Im Februar 2024 erschien eine weitere Studie in England, die den Zusammenhang zwischen häuslicher Gewalt und Fußball-Großereignissen untersuchte. Dazu wurden über einen Zeitraum von acht Jahren im Großraum Manchester Meldungen von häuslicher Gewalt bei der Polizei an Tagen mit größeren Fußballspielen ausgewertet. Demnach nahm die Gewalt während der Spiele ab, stieg danach aber deutlich an. Opfer der Gewalt waren zum Großteil Frauen. Ausgeübt wurde sie fast ausschließlich von alkoholisierten Männern. Jedoch sehen die Forscherinnen darin zwar einen Zusammenhang, aber nicht die Ursache für die Gewalt. Elke Ferner, Vorsitzende der UN Women Deutschland, stellt ebenfalls klar, dass partnerschaftliche Gewalt weder am Fußball noch am Alkohol liege, sondern an gewalttätigen Männern.
Im Jahr 2023 wurden in Deutschland 155 Frauen durch ihren (Ex-)Partner getötet. Einen Tötungsversuch gab es jeden Tag. Im Durchschnitt erlebt alle vier Minuten eine Frau Gewalt durch ihren Partner oder Expartner. Partnerschaftsgewalt ist in den letzten fünf Jahren in Deutschland um 17,5 Prozent gestiegen. Werden die geschätzten Dunkelziffern mitgezählt, so erlebt jede dritte Frau mindestens einmal in ihrem Leben partnerschaftliche Gewalt. Laut Familienministerium sind das im Jahr 2024 mehr als 12 Millionen Frauen.
Wut und Aggression sind Emotionen, die bei Männern gesellschaftlich honoriert werden und sich zum Beispiel in der Karriere als förderlich erweisen. Da ist es nicht verwunderlich, wenn sich das auch in Aggression gegen die eigene Partnerin übersetzt. Auch Besitzansprüche spielen in einer Paarbeziehung oftmals eine Rolle, erklärt die Fachanwältin für Familienrecht Christina Clemm. Gewalt entstehe oft, wenn die Frau sich auf eine Weise vom Partner distanziere – wenn sie sich trennen will, aber auch wenn sie schwanger wird und ihre Aufmerksamkeit damit nicht mehr ungeteilt ist oder wenn sie einen Karrieresprung macht, verreisen will oder sich mit Freundinnen trifft. Dann spüre der Mann einen Kontrollverlust, den er durch Gewalt wieder auszugleichen versuche.

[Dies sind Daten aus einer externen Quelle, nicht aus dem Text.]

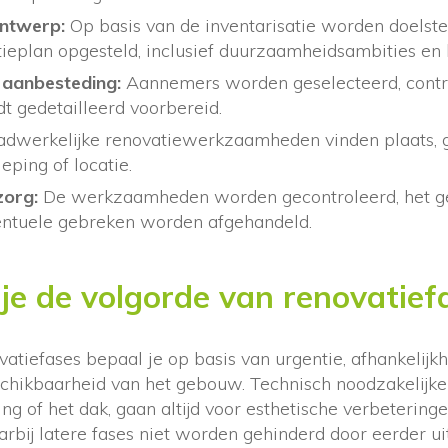
ntwerp:
Op basis van de inventarisatie worden doelste
ieplan opgesteld, inclusief duurzaamheidsambities en
 aanbesteding:
Aannemers worden geselecteerd, contr
t gedetailleerd voorbereid.
dwerkelijke renovatiewerkzaamheden vinden plaats, 
ping of locatie.
zorg:
De werkzaamheden worden gecontroleerd, het 
entuele gebreken worden afgehandeld.
je de volgorde van renovatief
atiefases bepaal je op basis van urgentie, afhankelijk
hikbaarheid van het gebouw. Technisch noodzakelijke 
ing of het dak, gaan altijd voor esthetische verbetering
rbij latere fases niet worden gehinderd door eerder u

Gewalt gegen Frauen passiert immer im Kontext gesellschaftlich geförderter Machtverhältnisse. Sie wird gestützt von staatlichen Strukturen, die ein Entkommen aus gewaltvollen Beziehungen erschweren. Daher darf partnerschaftliche Gewalt nicht als etwas Privates abgestempelt werden, das nur im intimen Rahmen einer Beziehung oder Kleinfamilie passiere. Denn dadurch werden Betroffene in die Isolation gedrängt und haben es schwerer, sich Hilfe zu holen.
Asha Hedayati berät als Anwältin vor allem Frauen, die sich von ihren gewalttätigen Ehepartnern trennen wollen. In ihrem Buch Die stille Gewalt berichtet Hedayati von den staatlichen und gesellschaftlichen Strukturen, die diese Gewalt bedingen. Betroffene hätten oft nur die Wahl zwischen Gewalt und Armut. Sie befänden sich in wirtschaftlicher Abhängigkeit von ihrem Partner, die durch die Ehe strukturell gefördert wird, besonders wenn es gemeinsame Kinder gibt.

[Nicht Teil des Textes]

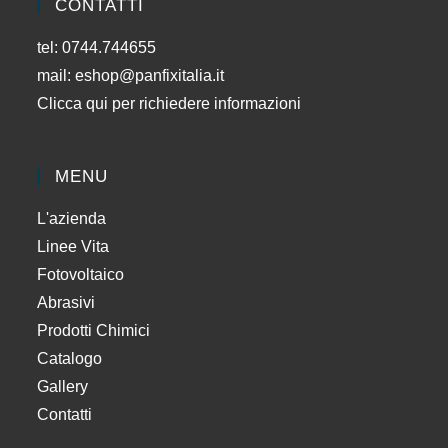
CONTATTI
tel: 0744.744655
mail:
eshop@panfixitalia.it
Clicca qui per richiedere informazioni
MENU
L'azienda
Linee Vita
Fotovoltaico
Abrasivi
Prodotti Chimici
Catalogo
Gallery
Contatti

Die Gewalt gehe durch alle Schichten, betont Hedayati. Dennoch seien Frauen mit Migrationshintergrund öfter von Gewalt bedroht, da beispielsweise das soziale Netz von Geflüchteten weniger ausgebaut sei, manchmal würden die Partner auch den Spracherwerb verhindern, sodass die Frauen aufgrund von Sprachbarrieren Schwierigkeiten haben, sich an Hilfsorganisationen oder Beratungsstellen zu wenden. Ist der Aufenthaltsstatus an die Ehe gebunden, drohe manchen mit der Trennung sogar die Abschiebung.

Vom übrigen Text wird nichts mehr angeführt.